Salomon, fils de David, est l'une des plus grandes figures du monde judéo-chrétien. Connu pour ses amours avec la reine de Saba, sa grande sagesse et son sens de Justice. Tous ont en mémoire le fameux jugement de Salomon face aux deux mères réclamant le même nourrisson...

Mais Salomon est aussi connu pour avoir lancé un projet audacieux et capital dans l'Histoire du judaïsme : la construction du Temple de Jérusalem pour accueillir l'Arche d'Alliance, relique sacrée des Hébreux contenant les Tables de la Loi, et réceptacle régulier des interventions divines.

Pour le judaïsme, il s'agit surtout d'une centralisation du pouvoir religieux à Jérusalem, capitale du grand royaume légendaire unissant Juda et Israël.

Pour la Franc-Maçonnerie la construction du Temple est un mythe fondateur.

Cette BD nous invite à découvrir Hiram, maître d'œuvre égyptien, instruit à Héliopolis par l'élite des architectes de Pharaon. Il est formé à tous les métiers nécessaires à la construction, et initié aux grands secrets de l'architecture qui n'est pas une simple technique mais bien un art, un support de pensée, pour ne pas dire une philosophie.

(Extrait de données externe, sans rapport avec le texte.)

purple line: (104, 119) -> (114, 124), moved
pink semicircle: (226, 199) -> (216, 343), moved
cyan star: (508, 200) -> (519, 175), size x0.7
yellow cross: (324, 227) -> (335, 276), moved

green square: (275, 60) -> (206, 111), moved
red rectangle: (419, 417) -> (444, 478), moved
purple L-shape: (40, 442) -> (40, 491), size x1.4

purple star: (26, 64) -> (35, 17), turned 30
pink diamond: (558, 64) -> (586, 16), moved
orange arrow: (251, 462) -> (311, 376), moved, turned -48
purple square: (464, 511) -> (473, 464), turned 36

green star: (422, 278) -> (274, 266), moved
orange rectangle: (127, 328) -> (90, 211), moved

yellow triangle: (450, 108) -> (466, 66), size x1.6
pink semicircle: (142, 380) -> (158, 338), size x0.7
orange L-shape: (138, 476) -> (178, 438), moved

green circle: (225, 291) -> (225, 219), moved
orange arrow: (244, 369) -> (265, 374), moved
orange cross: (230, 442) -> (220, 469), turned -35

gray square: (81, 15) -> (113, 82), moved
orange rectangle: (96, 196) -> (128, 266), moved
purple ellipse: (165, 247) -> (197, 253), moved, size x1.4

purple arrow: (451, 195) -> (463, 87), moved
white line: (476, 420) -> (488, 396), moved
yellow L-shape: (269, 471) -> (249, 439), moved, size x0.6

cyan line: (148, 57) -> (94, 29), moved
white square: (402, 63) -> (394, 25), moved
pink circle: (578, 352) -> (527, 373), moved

« Faire de la pierre brute une pierre parfaite est l'essentiel du métier de tailleur. C'est aussi le rappel du travail spirituel que l'homme doit réaliser ici-bas »

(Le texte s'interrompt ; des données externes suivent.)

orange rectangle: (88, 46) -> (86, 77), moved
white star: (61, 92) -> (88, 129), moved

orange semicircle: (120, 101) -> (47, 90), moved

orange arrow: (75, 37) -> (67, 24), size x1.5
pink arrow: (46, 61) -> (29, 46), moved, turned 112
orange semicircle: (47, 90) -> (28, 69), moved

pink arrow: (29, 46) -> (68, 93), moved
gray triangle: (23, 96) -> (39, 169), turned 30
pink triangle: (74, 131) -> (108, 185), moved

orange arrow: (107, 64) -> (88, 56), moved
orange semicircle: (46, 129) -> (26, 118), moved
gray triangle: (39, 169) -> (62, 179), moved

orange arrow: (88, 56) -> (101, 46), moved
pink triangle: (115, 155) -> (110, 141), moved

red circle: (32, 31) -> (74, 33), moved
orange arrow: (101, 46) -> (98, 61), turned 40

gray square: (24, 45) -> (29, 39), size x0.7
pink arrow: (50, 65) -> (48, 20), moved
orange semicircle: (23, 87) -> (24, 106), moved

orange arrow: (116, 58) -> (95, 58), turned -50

C'est lui que la prophétie divine désigne à Salomon pour construire le plus grand des sanctuaires, c'est lui qui se rend à Jérusalem pour commencer la construction du Temple sur le mont Moriah où jadis Abraham n'hésita pas à sacrifier son fils au Très-Haut.

Avec la règle, l'équerre, le compas, Hiram trace lui-même les plans du Temple « réplique de l'univers, […] régi par la loi des nombres ». Pour les 7 (nombre de la sagesse) ans que va durer la construction, Hiram met un place un système méritocratique dans la distribution des payes. Pour cela, il divise la masse des ouvriers selon leurs capacités en trois classes : les apprentis, les compagnons et les maîtres. Il créé ainsi une confrérie de bâtisseurs dont la Franc-Maçonnerie se veut l'héritière.

Chaque classe a un mot de passe qui lui est propre et qu'il faut connaître pour obtenir la paye correspondante.

Cette nouvelle hiérarchie n'est pas sans créer de tensions sur le chantier, et Hiram finit par être assailli par trois compagnons qui veulent l'obliger à leur révéler le mot de passe des maîtres. Cherchant à fuir l'enceinte close du chantier, Hiram va de porte en porte mais à chaque fois un assaillant l'y attend... Il est d'abord frappé d'un coup de règle à la gorge puis reçoit un coup d'équerre à la poitrine et finit par succomber à un des coups de maillet au front.

Le corps est ensuite enlevé et enterré hâtivement avec une branche d'acacia, avant d'être retrouvé par des confrères maçons puis récupéré par les hommes de Salomon qui le fait inhumer sous le Temple.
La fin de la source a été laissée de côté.